HOW TO COMPLETE THIS TASK ▸ Locate, in the data below, the line that contains "en 2020 en la galería Alarcón" and the line that contains "Criado en la exposición Romper el"; reproduce exactly those two lines and every line between them, nothing more.

PROVIDED RECORDS ▸
[Start of Attachment]
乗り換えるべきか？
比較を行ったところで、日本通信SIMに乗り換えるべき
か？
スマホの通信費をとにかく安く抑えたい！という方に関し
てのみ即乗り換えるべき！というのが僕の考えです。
[End of Attachment]
[Start of Attachment]
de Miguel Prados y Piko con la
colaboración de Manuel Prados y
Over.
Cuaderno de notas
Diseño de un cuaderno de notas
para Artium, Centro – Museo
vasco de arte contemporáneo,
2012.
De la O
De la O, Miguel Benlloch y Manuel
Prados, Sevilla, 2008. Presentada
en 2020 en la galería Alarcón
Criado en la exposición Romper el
[End of Attachment]
RESULT BELOW ▸
en 2020 en la galería Alarcón
Criado en la exposición Romper el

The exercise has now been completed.